When the value of the federal tax credit — $9,000 for a typical system — is factored in, homeowners can pay substantially less for power over the life of the panels.
Most customers would probably prefer a loan, Kann said, assuming the savings are the same.
SolarCity CEO Lyndon Rive said the company can offer the loans now because it has better access to financing, it can predict the performance of panels well, and it has decreased installation costs dramatically.
SolarCity's loan terms do not require a lien on the house, which should ease the process of selling a home during the loan period. But, like competing lease plans, the loan generally requires a high credit score. SolarCity will only lend to those with a credit score of at least 680.

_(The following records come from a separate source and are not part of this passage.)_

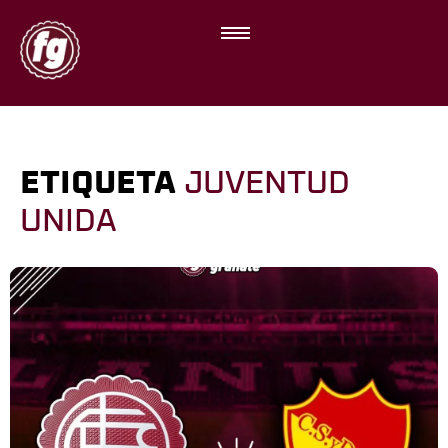
ETIQUETA
JUVENTUD
UNIDA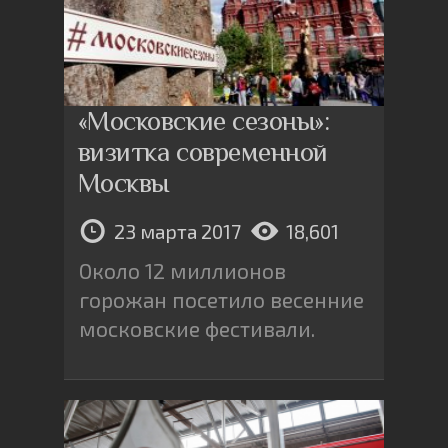
«Московские сезоны»:
визитка современной
Москвы
23 марта 2017
18,601
Около 12 миллионов
горожан посетило весенние
московские фестивали.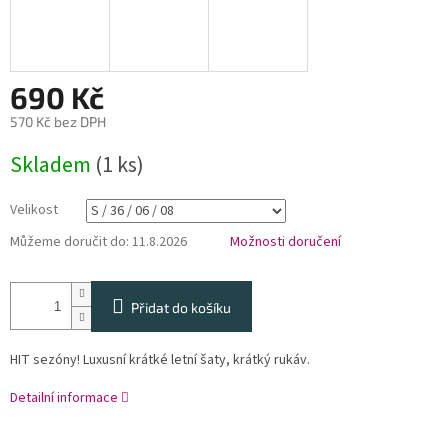
690 Kč
570 Kč bez DPH
Měrná
Skladem
(1 ks)
cena:
Velikost
Můžeme doručit do:
11.8.2026
Možnosti doručení
Přidat do košíku
HIT sezóny! Luxusní krátké letní šaty, krátký rukáv.
Detailní informace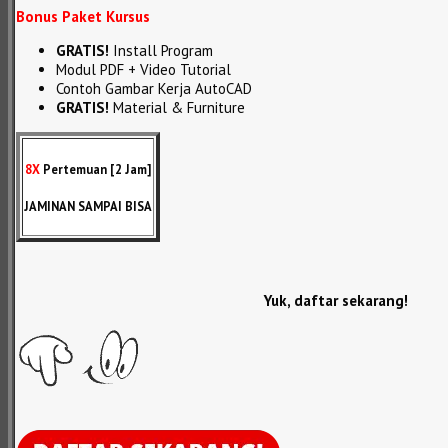
Bonus Paket Kursus
GRATIS!
Install Program
Modul PDF + Video Tutorial
Contoh Gambar Kerja AutoCAD
GRATIS!
Material & Furniture
8X
Pertemuan [2 Jam]
JAMINAN SAMPAI BISA
Yuk, daftar sekarang!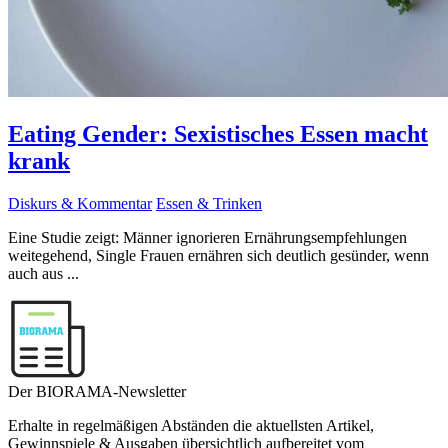
Eating Gender: Sexistisches Essen macht
krank
Diskurs & Kommentar
Essen & Trinken
Eine Studie zeigt: Männer ignorieren Ernährungsempfehlungen
weitegehend, Single Frauen ernähren sich deutlich gesünder, wenn
auch aus ...
Der BIORAMA-Newsletter
Erhalte in regelmäßigen Abständen die aktuellsten Artikel,
Gewinnspiele & Ausgaben übersichtlich aufbereitet vom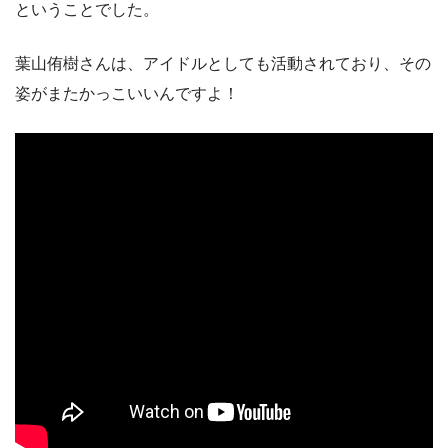
ということでした。
葉山侑樹さんは、アイドルとしても活動されており、その
姿がまたかっこいいんですよ！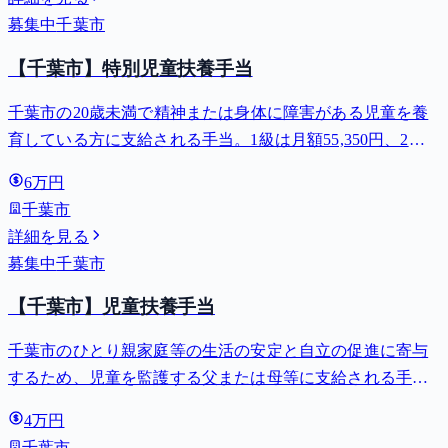
募集中
千葉市
【千葉市】特別児童扶養手当
千葉市の20歳未満で精神または身体に障害がある児童を養
育している方に支給される手当。1級は月額55,350円、2級
は月額36,860円。
6万円
千葉市
詳細を見る
募集中
千葉市
【千葉市】児童扶養手当
千葉市のひとり親家庭等の生活の安定と自立の促進に寄与
するため、児童を監護する父または母等に支給される手
当。全部支給で月額最大44,140円。
4万円
千葉市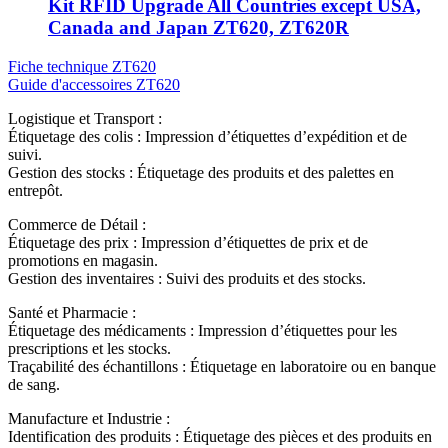
Kit RFID Upgrade All Countries except USA,
Canada and Japan ZT620, ZT620R
Fiche technique ZT620
Guide d'accessoires ZT620
Logistique et Transport :
Étiquetage des colis : Impression d’étiquettes d’expédition et de
suivi.
Gestion des stocks : Étiquetage des produits et des palettes en
entrepôt.
Commerce de Détail :
Étiquetage des prix : Impression d’étiquettes de prix et de
promotions en magasin.
Gestion des inventaires : Suivi des produits et des stocks.
Santé et Pharmacie :
Étiquetage des médicaments : Impression d’étiquettes pour les
prescriptions et les stocks.
Traçabilité des échantillons : Étiquetage en laboratoire ou en banque
de sang.
Manufacture et Industrie :
Identification des produits : Étiquetage des pièces et des produits en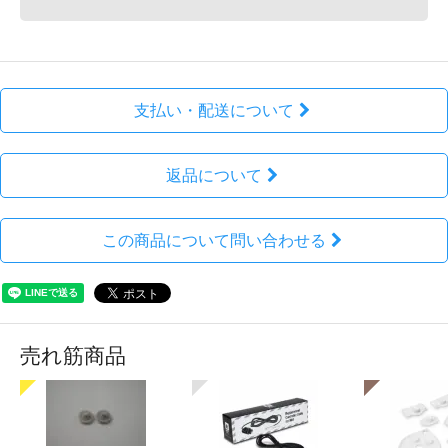
支払い・配送について
返品について
この商品について問い合わせる
売れ筋商品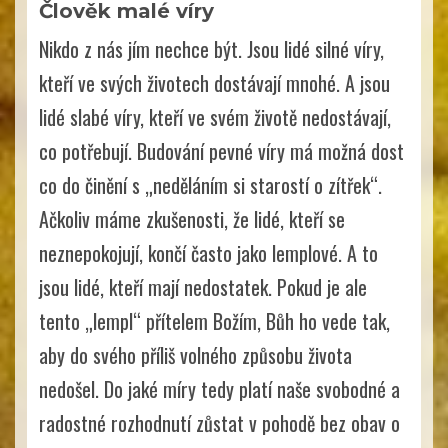
Člověk malé víry
Nikdo z nás jím nechce být. Jsou lidé silné víry,
kteří ve svých životech dostávají mnohé. A jsou
lidé slabé víry, kteří ve svém životě nedostávají,
co potřebují. Budování pevné víry má možná dost
co do činění s „neděláním si starostí o zítřek“.
Ačkoliv máme zkušenosti, že lidé, kteří se
neznepokojují, končí často jako lemplové. A to
jsou lidé, kteří mají nedostatek. Pokud je ale
tento „lempl“ přítelem Božím, Bůh ho vede tak,
aby do svého příliš volného způsobu života
nedošel. Do jaké míry tedy platí naše svobodné a
radostné rozhodnutí zůstat v pohodě bez obav o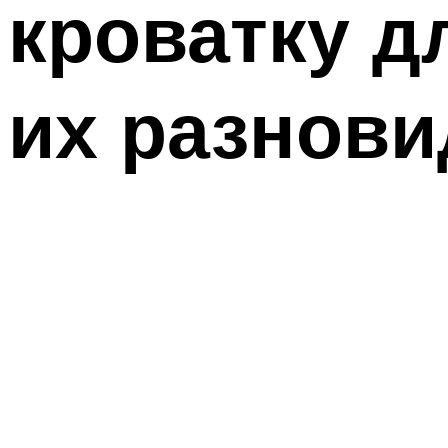
кроватку д
их разнови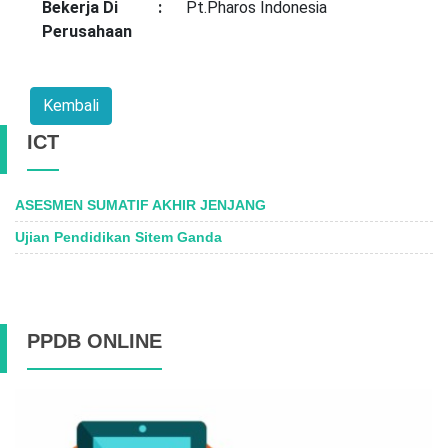
Bekerja Di
:
Pt.Pharos Indonesia
Perusahaan
Kembali
ICT
ASESMEN SUMATIF AKHIR JENJANG
Ujian Pendidikan Sitem Ganda
PPDB ONLINE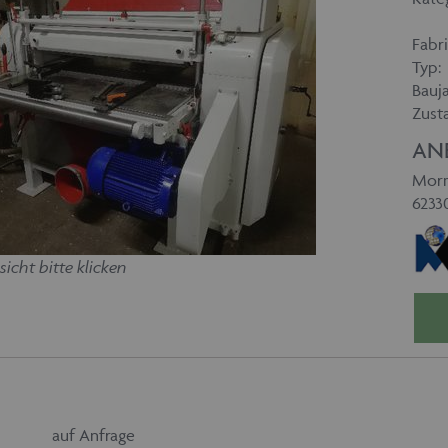
Fabri
Typ:
Bauja
Zust
AN
Morm
6233
sicht bitte klicken
auf Anfrage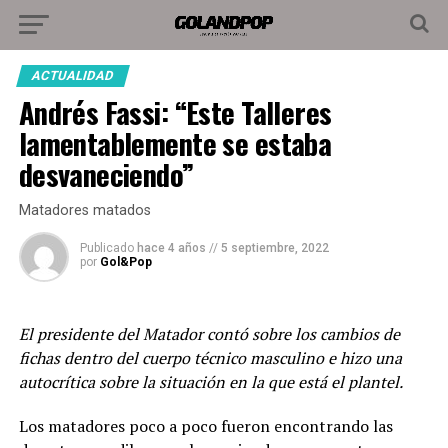
ACTUALIDAD
Andrés Fassi: “Este Talleres
lamentablemente se estaba
desvaneciendo”
Matadores matados
Publicado
hace 4 años
//
5 septiembre, 2022
por
Gol&Pop
El presidente del Matador contó sobre los cambios de
fichas dentro del cuerpo técnico masculino e hizo una
autocrítica sobre la situación en la que está el plantel.
Los matadores poco a poco fueron encontrando las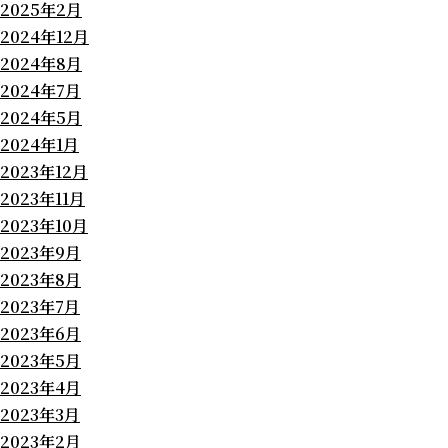
2025年2月
2024年12月
2024年8月
2024年7月
2024年5月
2024年1月
2023年12月
2023年11月
2023年10月
2023年9月
2023年8月
2023年7月
2023年6月
2023年5月
2023年4月
2023年3月
2023年2月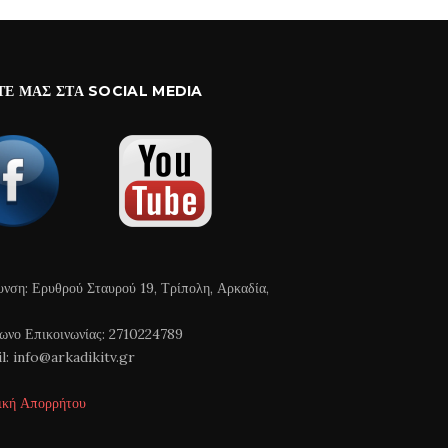
ΤΕ ΜΑΣ ΣΤΑ SOCIAL MEDIA
υνση: Ερυθρού Σταυρού 19, Τρίπολη, Αρκαδία,
ωνο Επικοινωνίας: 2710224789
l: info@arkadikitv.gr
ική Απορρήτου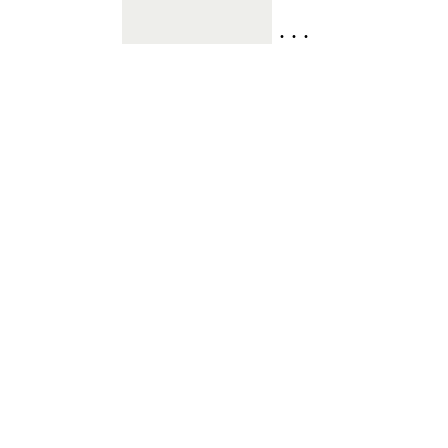
. . .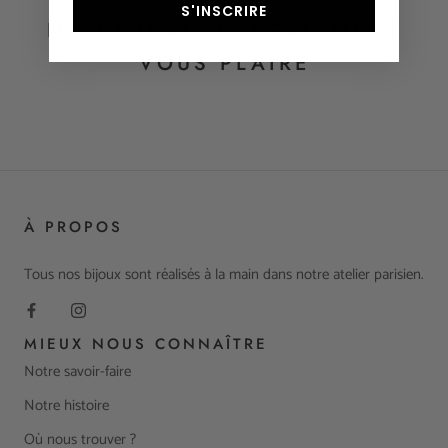
S'INSCRIRE
ILS DEVRAIENT ÉGALEMENT
VOUS PLAIRE
À PROPOS
Tous nos bijoux sont réalisés à la main dans notre atelier parisien.
MIEUX NOUS CONNAÎTRE
Notre savoir-faire
Notre histoire
Où nous trouver ?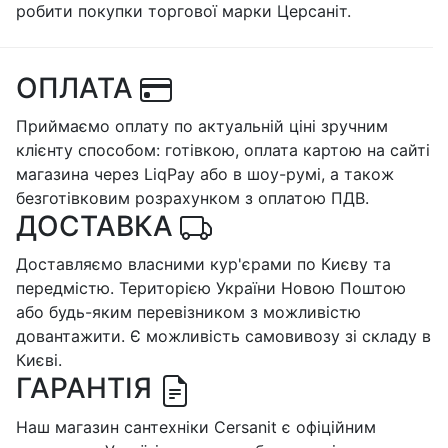
робити покупки торгової марки Церсаніт.
ОПЛАТА
Приймаємо оплату по актуальній ціні зручним
клієнту способом: готівкою, оплата картою на сайті
магазина через LiqPay або в шоу-румі, а також
безготівковим розрахунком з оплатою ПДВ.
ДОСТАВКА
Доставляємо власними кур'єрами по Києву та
передмістю. Територією України Новою Поштою
або будь-яким перевізником з можливістю
довантажити. Є можливість самовивозу зі складу в
Києві.
ГАРАНТІЯ
Наш магазин сантехніки Cersanit є офіційним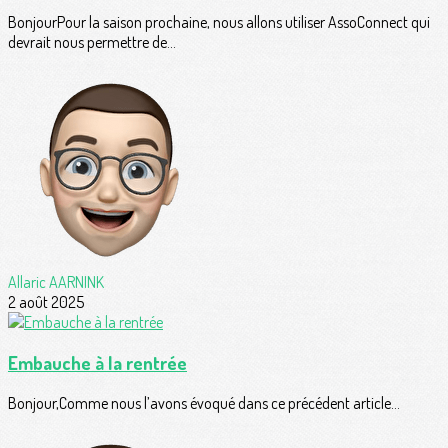
BonjourPour la saison prochaine, nous allons utiliser AssoConnect qui
devrait nous permettre de...
Allaric AARNINK
2 août 2025
Embauche à la rentrée
Bonjour,Comme nous l’avons évoqué dans ce précédent article...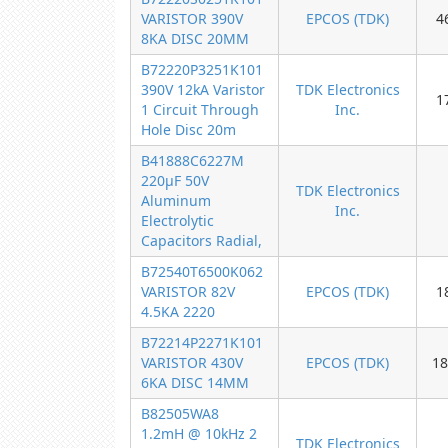
VARISTOR 390V
EPCOS (TDK)
4
8KA DISC 20MM
B72220P3251K101
390V 12kA Varistor
TDK Electronics
1
1 Circuit Through
Inc.
Hole Disc 20m
B41888C6227M
220µF 50V
TDK Electronics
Aluminum
Inc.
Electrolytic
Capacitors Radial,
B72540T6500K062
VARISTOR 82V
EPCOS (TDK)
1
4.5KA 2220
B72214P2271K101
VARISTOR 430V
EPCOS (TDK)
18
6KA DISC 14MM
B82505WA8
1.2mH @ 10kHz 2
TDK Electronics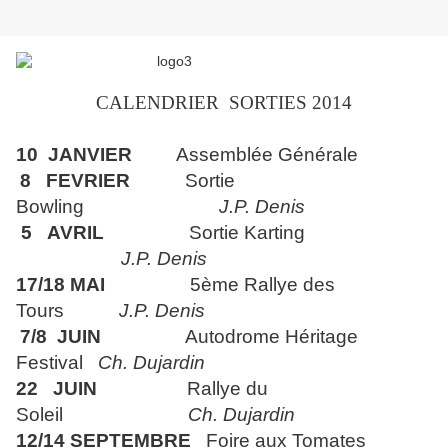
CALENDRIER SORTIES 2014
10 JANVIER
Assemblée Générale
8 FEVRIER
Sortie
Bowling
J.P. Denis
5 AVRIL
Sortie Karting
J.P. Denis
17/18 MAI
5ème Rallye des
Tours
J.P. Denis
7/8 JUIN
Autodrome Héritage
Festival
Ch. Dujardin
22 JUIN
Rallye du
Soleil
Ch. Dujardin
12/14 SEPTEMBRE
Foire aux Tomates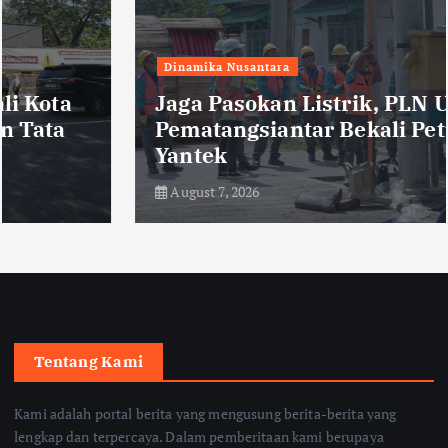
Dinamika Nusantara
Jaga Pasokan Listrik, PLN UP3
Pematangsiantar Bekali Petugas
Yantek
August 7, 2026
Tentang Kami
Kami adalah portal berita yang mengusung berita-berita yang
lengkap dan terpercaya. Dalam pemberitaan kami berupaya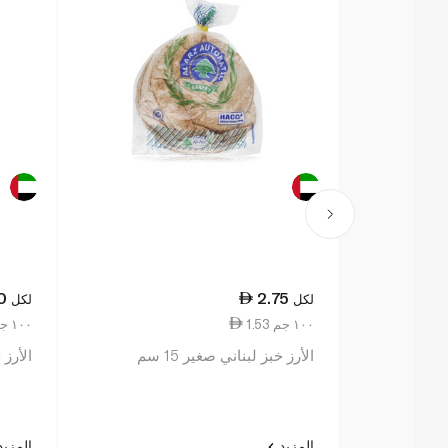
0
2.75
لكل
لكل
1.53 ١٠٠ جم
0.82 ١٠٠ جم
الأرز خبز لبناني صغير 15 سم
الأرز خ
المزيد
المزي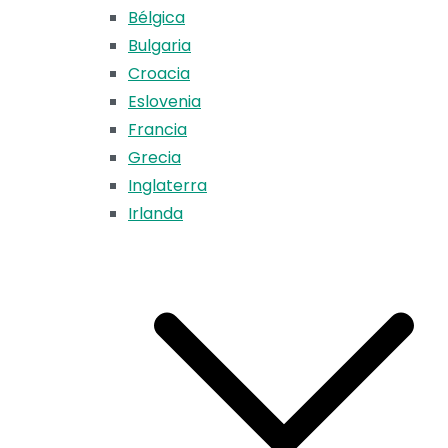
Bélgica
Bulgaria
Croacia
Eslovenia
Francia
Grecia
Inglaterra
Irlanda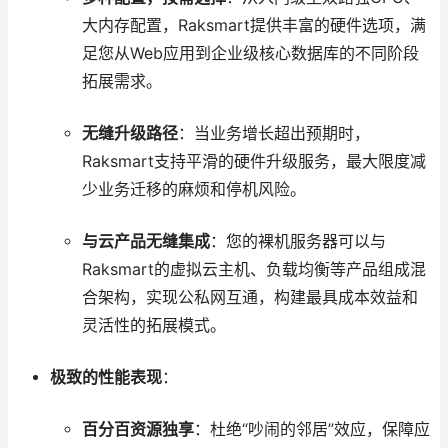
大内存配置，Raksmart提供丰富的硬件选项，满
足您从Web应用到企业级核心数据库的不同阶段
拓展需求。
无缝升级路径
：当业务增长超出预期时，
Raksmart支持平滑的硬件升级服务，最大限度减
少业务迁移的麻烦和停机风险。
与云产品无缝集成
：您的裸机服务器可以与
Raksmart的虚拟云主机、负载均衡等产品组成混
合架构，实现公私网互通，构建最具成本效益和
灵活性的拓展模式。
极致的性能表现
：
百分百资源独享
：杜绝“吵闹的邻居”效应，保障应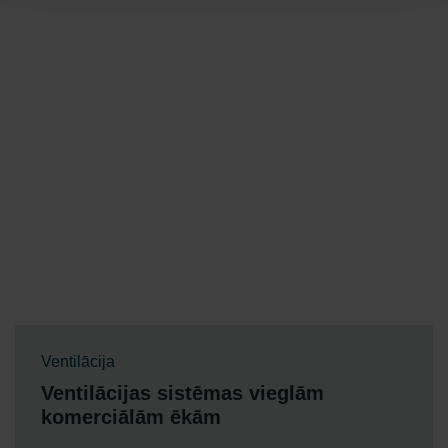
Ventilācija
Ventilācijas sistēmas vieglām
komerciālām ēkām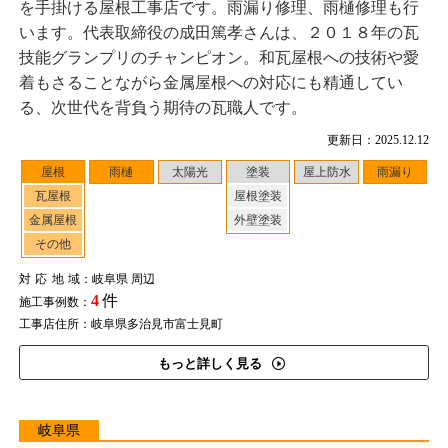
を手掛ける屋根工事店です。雨漏り修理、雨樋修理も行
います。代表取締役の成田篤孝さんは、２０１８年の瓦
技能グランプリのチャンピオン。和瓦屋根への技術や愛
着もさることながら金属屋根への対応にも精通してい
る、次世代を背負う期待の瓦職人です。
更新日：2025.12.12
屋根
雨樋
太陽光
塗装
屋上防水
雨漏り
瓦屋根
屋根塗装
金属屋根
外壁塗装
その他
対応地域
：岐阜県 周辺
4
件
施工事例数：
工事店住所：岐阜県多治見市富士見町
もっと詳しく見る
岐阜県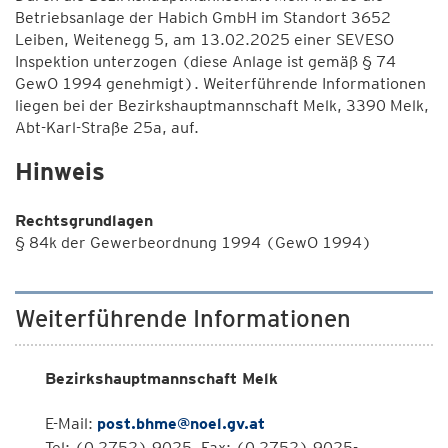
Betriebsanlage der Habich GmbH im Standort 3652
Leiben, Weitenegg 5, am 13.02.2025 einer SEVESO
Inspektion unterzogen (diese Anlage ist gemäß § 74
GewO 1994 genehmigt). Weiterführende Informationen
liegen bei der Bezirkshauptmannschaft Melk, 3390 Melk,
Abt-Karl-Straße 25a, auf.
Hinweis
Rechtsgrundlagen
§ 84k der Gewerbeordnung 1994 (GewO 1994)
Weiterführende Informationen
Bezirkshauptmannschaft Melk
E-Mail:
post.bhme@noel.gv.at
Tel: (0 2752) 9025, Fax: (0 2752) 9025-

The loans will be offered initially at 4.5 percent over 30 years. Customers pay only for the power the panels produce each month, instead of a fixed amount. If the panels produce more in a given month, customers will pay their loan off faster. Solar power is cheaper than power from the electric utility, so a customer's monthly electricity cost would fall further.
If the panels produce less, the customer pays less to SolarCity and, in theory, will not have to pay the loan off in full. But SolarCity is confident that it can predict the output of the panels over 30 years well enough to ensure the loan will be repaid.
"It takes the production risk of the system off the customer's plate and puts it on Solar City's," Kann says.